Une animatrice et ses trois invités entament un talkshow à l’américaine, « aujourd’hui, nous allons parler des héros ». L’animatrice s’adresse d’abord au docteur qui, entre autres choses, déclare : « la vieillesse est une maladie, nous cherchons un remède ». La seconde invitée est une brebis nommée Dolly qui se sait célèbre et déplore que d’aucuns la considèrent comme un monstre, une anomalie. Le dernier invité, Monsieur Cancer a conscience de rendre les gens tendus et révèle son talent particulier : « je prolifère ».
Après un petit numéro de claquettes, petite leçon de biologie où l’on apprend que les cellules HeLa sont immortelles parce qu’elle ne cessent de se régénérer. Le docteur George Gey découvre le processus de reproduction de ces cellules (des « vampires ») qui permettra, plus tard, de mettre au point des vaccins contre la poliomyélite ou le papillomavirus, ainsi que des avancées comme le clonage.

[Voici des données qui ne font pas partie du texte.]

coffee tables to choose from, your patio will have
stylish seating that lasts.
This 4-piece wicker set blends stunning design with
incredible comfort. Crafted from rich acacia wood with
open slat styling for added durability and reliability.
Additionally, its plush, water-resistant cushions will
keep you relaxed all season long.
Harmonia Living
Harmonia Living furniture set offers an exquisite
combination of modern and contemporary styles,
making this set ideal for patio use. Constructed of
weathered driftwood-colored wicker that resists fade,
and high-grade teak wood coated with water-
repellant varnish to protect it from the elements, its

Flash-back, le 29 janvier 1951, dans la banlieue de Baltimore, Henrietta Lacks se rend à l’hôpital John-Hopkins, le seul qui accepte de soigner les pauvres et les Noirs. Elle a 30 ans et vient de mettre au monde son cinquième enfant. L’accouchement ne s’est pas bien passé, elle souffre de saignements et se découvre « une grosseur à l’intérieur ». Après examen, le diagnostique tombe comme un couperet : cancer de l’utérus. Quelques semaines plus tard, elle subit une opération pour lui ôter la tumeur avant de la soumettre à un traitement aux tubes de radium. Rien n’y fait, elle succombe aux métastases le 4 octobre 1951.
Henrietta Lacks est décédée sans savoir qu’un médecin a effectué des prélèvements de cellules sur sa tumeur, sans lui demander son consentement. Ces cellules se révèlent résistantes ce qui suscite le trouble chez le médecin qui les étudie avec frénésie mais néglige d’informer la patiente que ces cellules étranges ne peuvent que se propager.
Dans l’Amérique des années 50, où la ségrégation est légale, une Afro-américaine issue des quartiers pauvres de Baltimore, n’a pas accès aux mêmes soins et à la même attention que d’autres citoyens blancs. Pire cette femme, pourtant à l’origine d’une découverte qui a sauvé de nombreuses vies humaines, a été davantage invisibilisée lorsqu’on a associé le nom des cellules HeLa à celui d’Helen Lane ou Helen Larson. Il faudra attendre 1975 pour que les enfants de la défunte soient informés de l’origine des cellules alors que les chercheurs la connaissaient depuis longtemps.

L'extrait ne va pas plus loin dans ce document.